Consider yourself mathematically modelled
12 Feb 2018 by Evoluted New Media
Researchers from Queen Mary University of London have mathematically modelled the very act of ‘innovation’.
The study, published in Physical Review Letters, introduces a new mathematical framework that correctly reproduces the rate at which novelties emerge in real systems, known as Heaps’ law, and can explain why discoveries are strongly correlated and often come in clusters.
Lead author Professor Vito Latora, from Queen Mary’s School of Mathematical Sciences, said: “Studying the processes through which innovations arise can help understanding the main ingredients behind a winning idea, a breakthrough technology or a successful commercial activity, and is fundamental to devise effective data-informed decisions, strategies, and interventions to nurture the success and sustainable growth of our society.”
The team say that studying creative processes and understanding how innovations arise and how novelties can trigger further discoveries could lead to effective interventions to nurture the success of future attempts. Empirical findings have shown that the way in which novelties are discovered follows similar patterns in a variety of different contexts including science, arts, and technology.

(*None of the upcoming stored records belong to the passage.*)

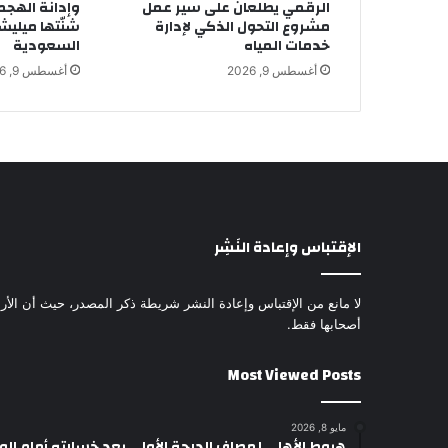
الرقمي يطلعان على سير عمل
وإدانة الهجم
مشروع التحول الذكي لإدارة
شنّتها ميليش
خدمات المياه
السعودية
أغسطس 9, 2026
أغسطس 9, 2026
الإقتباس وإعادة النَشِر
لا مانع من الإقتباس وإعادة النشر شريطة ذكر المصدر، حيث أن الأرا
أصحابها فقط.
Most Viewed Posts
مايو 8, 2026
هبوط الأهلي لمصاف الدرجة الأولى بعد خسارته أمام ال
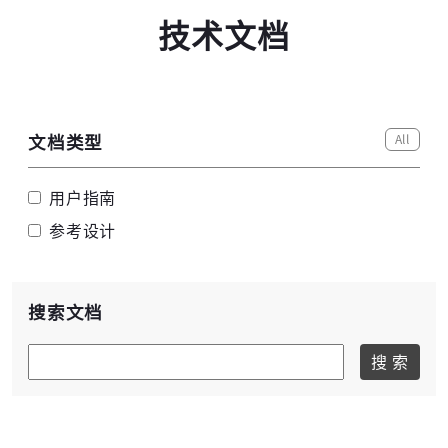
技术文档
All
文档类型
高云搜索引擎
用户指南
参考设计
搜索文档
搜 索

In the study, the discovery process is modelled as a particular class of random walks, named ‘reinforced’ walks, on an underlying network of relations among concepts and ideas. An innovation corresponds to the first visit to a site of the network, and every time a walker moves from a concept to another, such association (an ‘edge’ in the network) is reinforced so that it will be used more frequently in the future. The researchers named this the 'edge-reinforced random walk' model.
To show how the model works in a real case, they also constructed a dataset of 20 years of scientific publications in different disciplines, such as astronomy, ecology, economics and mathematics to analyse the appearance of new concepts. This showed that, despite its simplicity, the edge-reinforced random walk model is able to reproduce how knowledge grows in modern science.